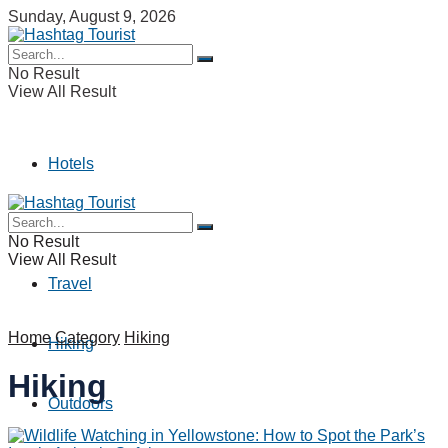
Sunday, August 9, 2026
No Result
View All Result
Hotels
Camping
No Result
View All Result
Travel
Home
Category
Hiking
Hiking
Hiking
Outdoors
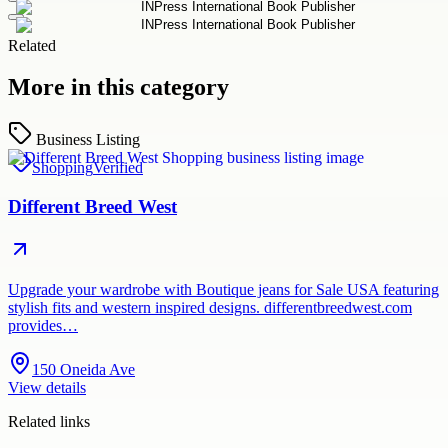
Related
More in this category
Business Listing
Shopping
Verified
Different Breed West
Upgrade your wardrobe with Boutique jeans for Sale USA featuring
stylish fits and western inspired designs. differentbreedwest.com
provides…
150 Oneida Ave
View details
Related links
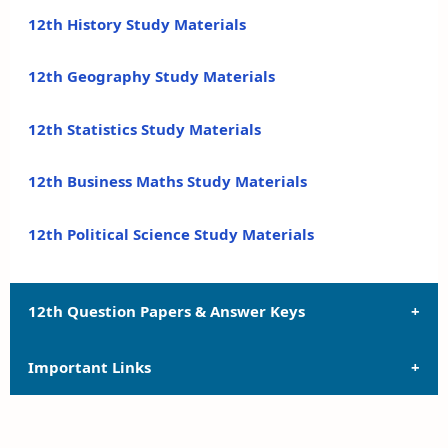
12th History Study Materials
12th Geography Study Materials
12th Statistics Study Materials
12th Business Maths Study Materials
12th Political Science Study Materials
12th Question Papers & Answer Keys
Important Links
12th Quarterly Exam Question Papers and Answer
Keys
12th Syllabus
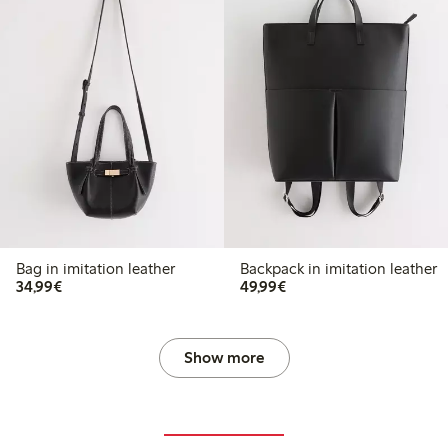
Bag in imitation leather
Backpack in imitation leather
€34.99
€49.99
34,99€
49,99€
Show more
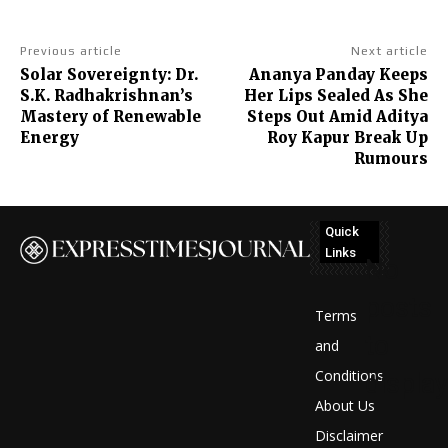
Previous article
Next article
Solar Sovereignty: Dr.
Ananya Panday Keeps
S.K. Radhakrishnan’s
Her Lips Sealed As She
Mastery of Renewable
Steps Out Amid Aditya
Energy
Roy Kapur Break Up
Rumours
Quick
Links
No
posts
Terms
to
and
Conditions
display
About Us
Disclaimer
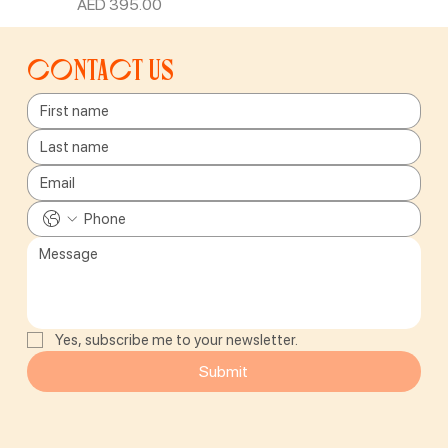
Price
AED 395.00
Contact us
Yes, subscribe me to your newsletter.
Submit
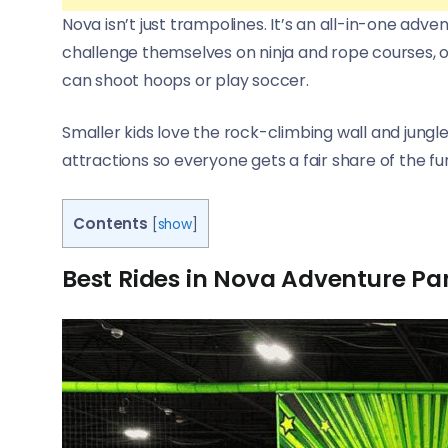
Nova isn’t just trampolines. It’s an all-in-one adv
challenge themselves on ninja and rope courses, or
can shoot hoops or play soccer.
Smaller kids love the rock-climbing wall and jungle
attractions so everyone gets a fair share of the fu
Contents
[
show
]
Best Rides in Nova Adventure Pa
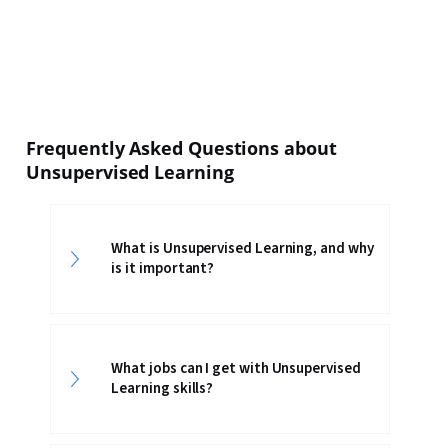
Frequently Asked Questions about
Unsupervised Learning
What is Unsupervised Learning, and why
is it important?
What jobs can I get with Unsupervised
Learning skills?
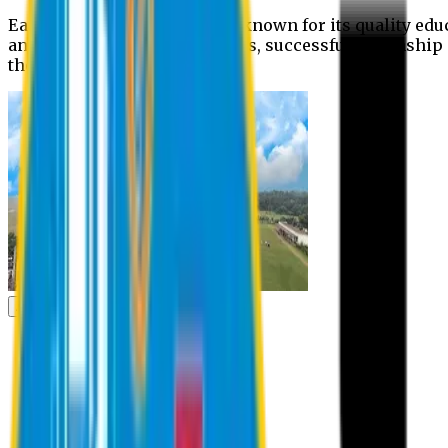
Eastern University is widely known for its quality edu
and extra- curricular activities, successful internshi
the campus.
Academic
Academic
Schools
Departments
Faculty Members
= = = = =
## Work instructions
Where in the records does the word "Papers" appear? Copy each line that holds it.

## Response to this task
12th Question Papers & Answer Keys
12th Quarterly Exam Question Papers and Answer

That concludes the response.